0

My main purpose is to go to this specific website, to click each of the products, have enough time to scrape the data from the clicked product, then go back to click another product from the page until all the products are clicked through and scraped (The scraping code I have not included).

My code opens up chrome to redirect to my desired website, generates a list of links to click by class_name. This is the part I am stuck on, I would believe I need a for-loop to iterate through the list of links to click and go back to the original. But, I can't figure out why this won't work.

Here is my code:

import csv
import time
from selenium import webdriver
import selenium.webdriver.chrome.service as service
import requests
from bs4 import BeautifulSoup


url = "https://www.vatainc.com/infusion/adult-infusion.html?limit=all"
service = service.Service('path to chromedriver')
service.start()
capabilities = {'chrome.binary': 'path to chrome'}
driver = webdriver.Remote(service.service_url, capabilities)
driver.get(url)
time.sleep(2)
links = driver.find_elements_by_class_name('product-name')


for link in links:
    link.click()
    driver.back()
    link.click()
Jonathan
  • 31
  • 8
  • Haven't tested your code, but there should be a mistake in the for loop, the second link.click() should not be there I guess... – kaihami Nov 20 '18 at 17:30
  • Yes, I had that before. It gives the error 'Message: stale element reference: element is not attached to the page document'. I'm not sure why though, I have multiple elements in the links variable.. – Jonathan Nov 20 '18 at 17:33
  • Regarding your "stale element" error: https://stackoverflow.com/questions/44630912/how-to-use-selenium-to-click-through-multiple-elements-while-avoiding-stale-elem After the first link clicked, you don't have access to the previous page, you need to re-evaluate (find) the links to click. – Clément Denoix Nov 20 '18 at 17:39
  • @ClémentDenoix That is a good point, I am curious to how I would find the links again.
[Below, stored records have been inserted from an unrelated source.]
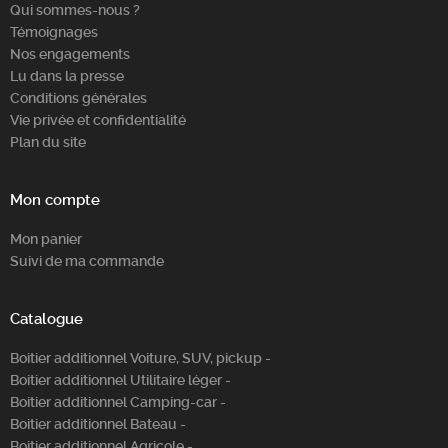
Qui sommes-nous ?
Témoignages
Nos engagements
Lu dans la presse
Conditions générales
Vie privée et confidentialité
Plan du site
Mon compte
Mon panier
Suivi de ma commande
Catalogue
Boitier additionnel Voiture, SUV, pickup -
Boitier additionnel Utilitaire léger -
Boitier additionnel Camping-car -
Boitier additionnel Bateau -
Boitier additionnel Agricole -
I tried for link in links: link.click() driver.back() time.sleep(2) driver.find_elements_by_class_name('product-name') ...................................... But still the same error stale reference error.. – Jonathan Nov 20 '18 at 17:56

1 Answers1

2

I have another solution to your problem.

When I tested your code it showed a strange behaviour. Fixed all problems that I had using xpath.

url = "https://www.vatainc.com/infusion/adult-infusion.html?limit=all"
driver.get(url)
links = [x.get_attribute('href') for x in driver.find_elements_by_xpath("//*[contains(@class, 'product-name')]/a")]
htmls = []
for link in links:
    driver.get(link)
    htmls.append(driver.page_source)

Instead of going back and forward I saved all links (named as links) and iterate over this list.

kaihami
  • 815
  • 7
  • 18